**TASK GOAL**
The reply is to be an exact repetition of the entries that follow, with each picture left out.

==== DATA EXTRACTS

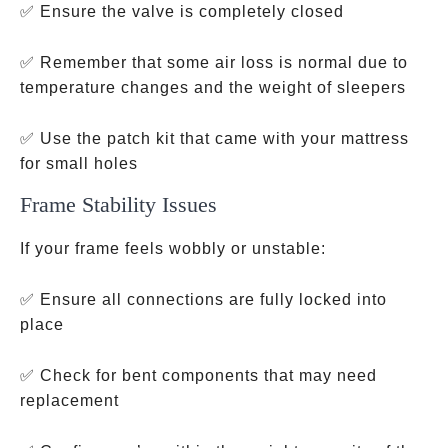
✅ Ensure the valve is completely closed
✅ Remember that some air loss is normal due to
temperature changes and the weight of sleepers
✅ Use the patch kit that came with your mattress
for small holes
Frame Stability Issues
If your frame feels wobbly or unstable:
✅ Ensure all connections are fully locked into
place
✅ Check for bent components that may need
replacement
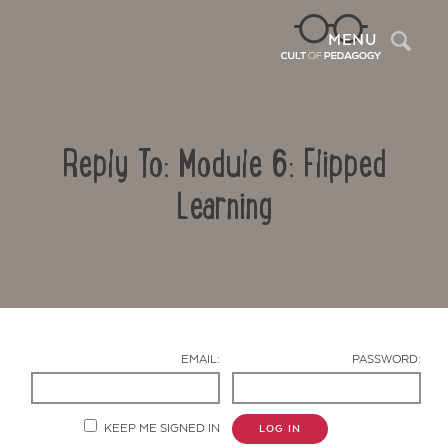
Sea
MENU
Reply To: Module 6: Flipped
Learning
Contact Us
EMAIL:
PASSWORD:
KEEP ME SIGNED IN
LOG IN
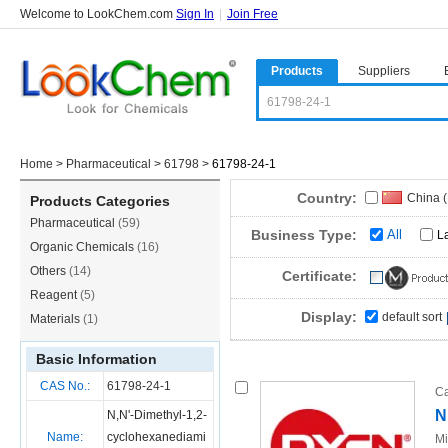
Welcome to LookChem.com
Sign In
|
Join Free
Products
Suppliers
Home
>
Pharmaceutical
>
61798
>
61798-24-1
Country:
China 
Products Categories
Pharmaceutical
(59)
Business Type:
All
L
Organic Chemicals
(16)
Others
(14)
Certificate:
Reagent
(5)
Display:
default sort
Materials
(1)
Basic Information
CAS No.:
61798-24-1
Ca
N
N,N'-Dimethyl-1,2-
Name:
cyclohexanediami
Mi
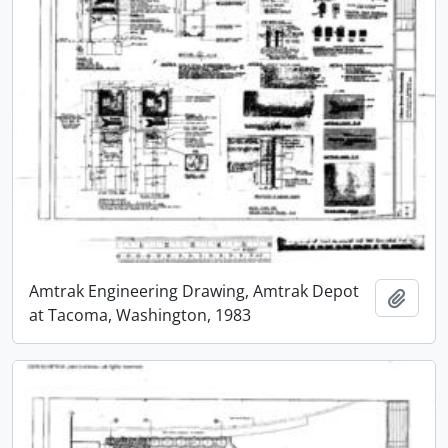
Amtrak Engineering Drawing, Amtrak Depot
Add t
at Tacoma, Washington, 1983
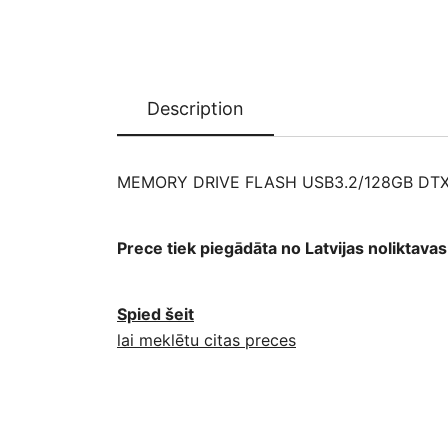
Description
MEMORY DRIVE FLASH USB3.2/128GB DT
Prece tiek piegādāta no Latvijas noliktav
Spied šeit
lai meklētu citas preces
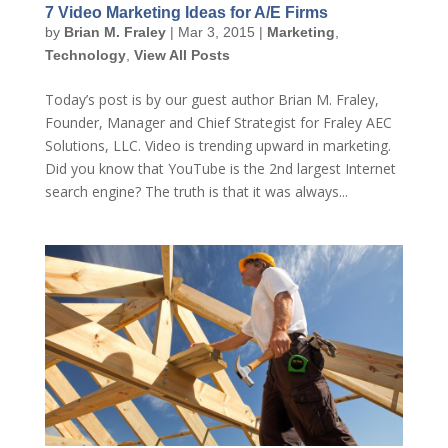
7 Video Marketing Ideas for A/E Firms
by
Brian M. Fraley
|
Mar 3, 2015
|
Marketing
,
Technology
,
View All Posts
Today’s post is by our guest author Brian M. Fraley,
Founder, Manager and Chief Strategist for Fraley AEC
Solutions, LLC. Video is trending upward in marketing.
Did you know that YouTube is the 2nd largest Internet
search engine? The truth is that it was always...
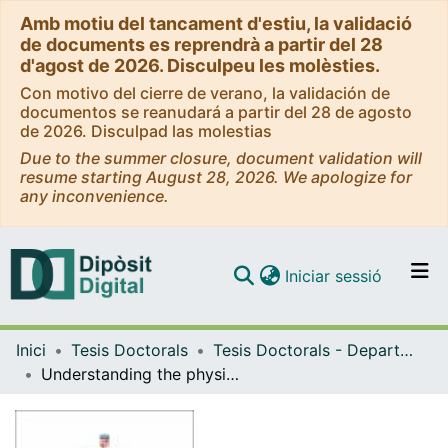
Amb motiu del tancament d'estiu, la validació
de documents es reprendrà a partir del 28
d'agost de 2026. Disculpeu les molèsties.
Con motivo del cierre de verano, la validación de
documentos se reanudará a partir del 28 de agosto
de 2026. Disculpad las molestias
Due to the summer closure, document validation will
resume starting August 28, 2026. We apologize for
any inconvenience.
(current)
Iniciar sessió
Comunitats i col·leccions
Inici
Tesis Doctorals
Tesis Doctorals - Departament - Química Inorgànica i Orgànica
Navega per tot el DD
Understanding the physical origin, topology and strength of noncovalent interactions by means of computational tools
Com publicar
Contacte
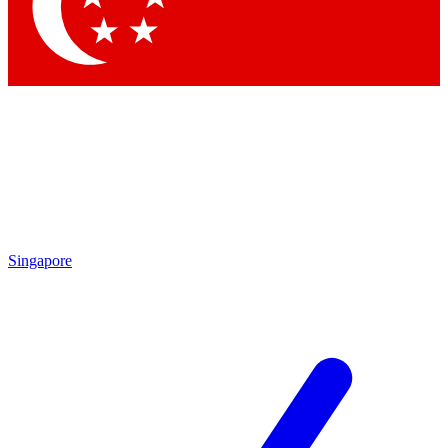
Contact me with news and offers from other Future
brands
By submitting your information you agree to the
Terms & Conditions
and
Privacy
Policy
and are aged 16 or over.
Singapore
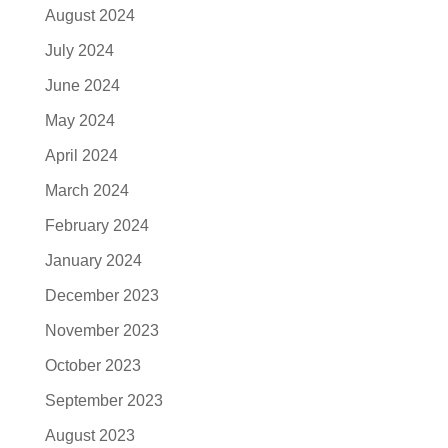
August 2024
July 2024
June 2024
May 2024
April 2024
March 2024
February 2024
January 2024
December 2023
November 2023
October 2023
September 2023
August 2023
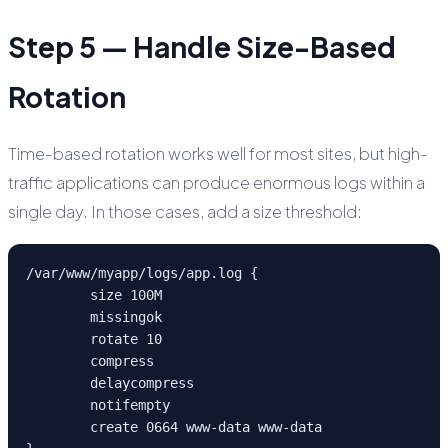
Step 5 — Handle Size-Based
Rotation
Time-based rotation works well for most sites, but high-
traffic applications can produce enormous logs within a
single day. In those cases, add a size threshold:
/var/www/myapp/logs/app.log {

	size 100M

	missingok

	rotate 10

	compress

	delaycompress

	notifempty

	create 0664 www-data www-data
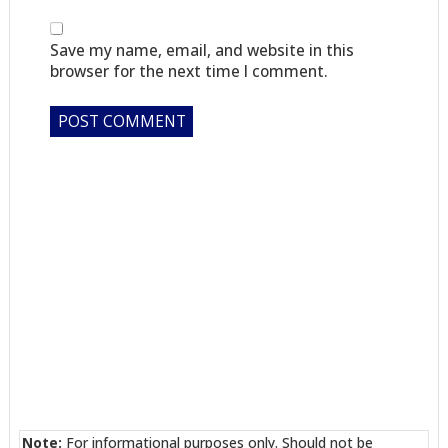
Save my name, email, and website in this
browser for the next time I comment.
Note:
For informational purposes only. Should not be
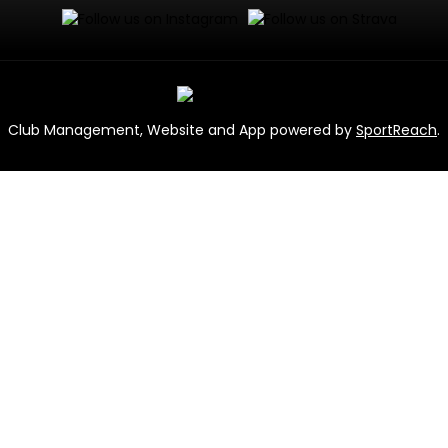
Club Management, Website and App powered by
SportReach
.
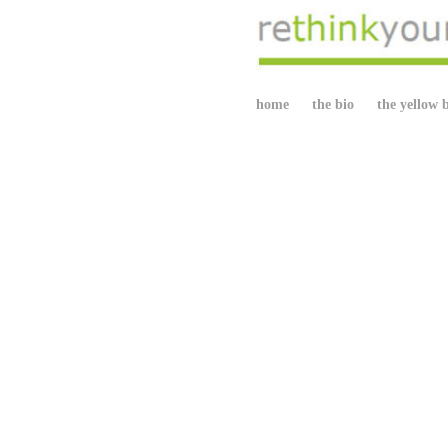
home
the bio
the yellow 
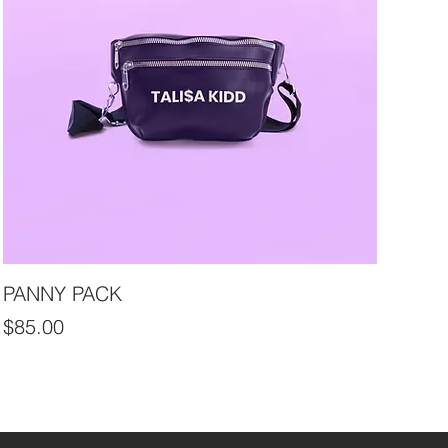
PANNY PACK
Price
$85.00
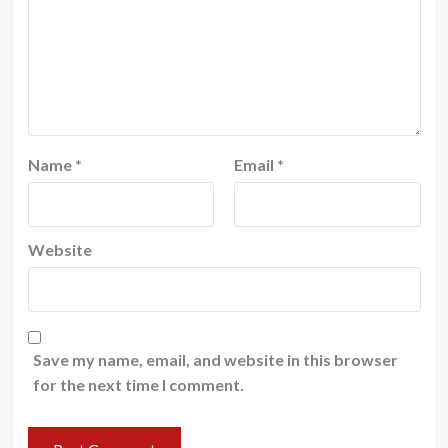
Name
*
Email
*
Website
Save my name, email, and website in this browser
for the next time I comment.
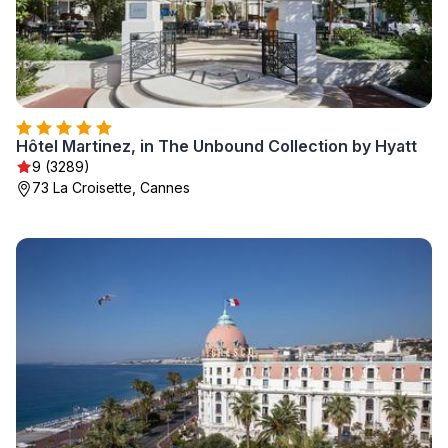
Hôtel Martinez, in The Unbound Collection by Hyatt
9 (3289)
73 La Croisette, Cannes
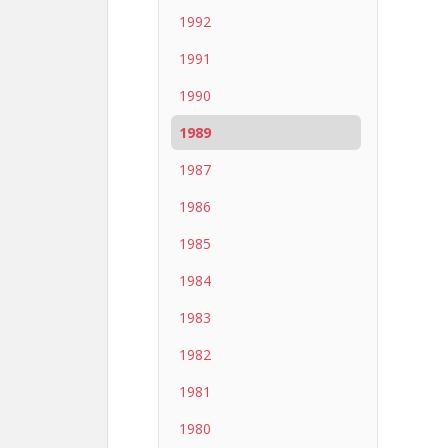
1992
1991
1990
1989
1987
1986
1985
1984
1983
1982
1981
1980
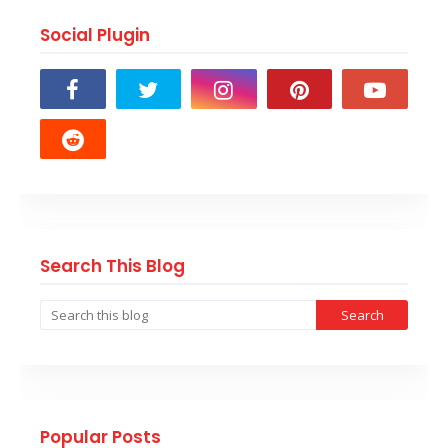
Social Plugin
Search This Blog
Popular Posts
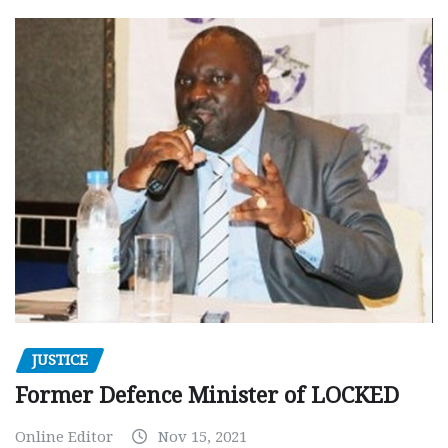
JUSTICE
Former Defence Minister of LOCKED
Online Editor
Nov 15, 2021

========

**TASK SOLUTION**
✅ Ensure the valve is completely closed
✅ Remember that some air loss is normal due to
temperature changes and the weight of sleepers
✅ Use the patch kit that came with your mattress
for small holes
Frame Stability Issues
If your frame feels wobbly or unstable:
✅ Ensure all connections are fully locked into
place
✅ Check for bent components that may need
replacement
Sea
MENU
Reply To: Module 6: Flipped
Learning
Contact Us
EMAIL:
PASSWORD:
KEEP ME SIGNED IN
LOG IN
Welcome to LookChem.com
Sign In
|
Join Free
Products
Suppliers
Home
>
Pharmaceutical
>
61798
>
61798-24-1
Country:
China 
Products Categories
Pharmaceutical
(59)
Business Type:
All
L
Organic Chemicals
(16)
Others
(14)
Certificate:
Reagent
(5)
Display:
default sort
Materials
(1)
Basic Information
CAS No.:
61798-24-1
Ca
N
N,N'-Dimethyl-1,2-
Name:
cyclohexanediami
Mi
Amtrak Engineering Drawing, Amtrak Depot
Add t
at Tacoma, Washington, 1983
Description
MEMORY DRIVE FLASH USB3.2/128GB DT
Prece tiek piegādāta no Latvijas noliktav
Spied šeit
lai meklētu citas preces
7 Video Marketing Ideas for A/E Firms
by
Brian M. Fraley
|
Mar 3, 2015
|
Marketing
,
Technology
,
View All Posts
Today’s post is by our guest author Brian M. Fraley,
Founder, Manager and Chief Strategist for Fraley AEC
Solutions, LLC. Video is trending upward in marketing.
Did you know that YouTube is the 2nd largest Internet
search engine? The truth is that it was always...
Amb motiu del tancament d'estiu, la validació
de documents es reprendrà a partir del 28
d'agost de 2026. Disculpeu les molèsties.
Con motivo del cierre de verano, la validación de
documentos se reanudará a partir del 28 de agosto
de 2026. Disculpad las molestias
Due to the summer closure, document validation will
resume starting August 28, 2026. We apologize for
any inconvenience.
(current)
Iniciar sessió
Comunitats i col·leccions
Inici
Tesis Doctorals
Tesis Doctorals - Departament - Química Inorgànica i Orgànica
Navega per tot el DD
Understanding the physical origin, topology and strength of noncovalent interactions by means of computational tools
Com publicar
Contacte
Contact me with news and offers from other Future
brands
By submitting your information you agree to the
Terms & Conditions
and
Privacy
Policy
and are aged 16 or over.
Singapore
August 2024
July 2024
June 2024
May 2024
April 2024
March 2024
February 2024
January 2024
December 2023
November 2023
October 2023
September 2023
August 2023
Step 5 — Handle Size-Based
Rotation
Time-based rotation works well for most sites, but high-
traffic applications can produce enormous logs within a
single day. In those cases, add a size threshold:
/var/www/myapp/logs/app.log {

	size 100M

	missingok

	rotate 10

	compress

	delaycompress

	notifempty

	create 0664 www-data www-data
Save my name, email, and website in this
browser for the next time I comment.
Note:
For informational purposes only. Should not be
Club Management, Website and App powered by
SportReach
.
home
the bio
the yellow 
PANNY PACK
Price
$85.00
Name
*
Email
*
Website
Save my name, email, and website in this browser
for the next time I comment.
Hôtel Martinez, in The Unbound Collection by Hyatt
9 (3289)
73 La Croisette, Cannes
1992
1991
1990
1989
1987
1986
1985
1984
1983
1982
1981
1980
Social Plugin
Search This Blog
Popular Posts
JUSTICE
Former Defence Minister of LOCKED
Online Editor
Nov 15, 2021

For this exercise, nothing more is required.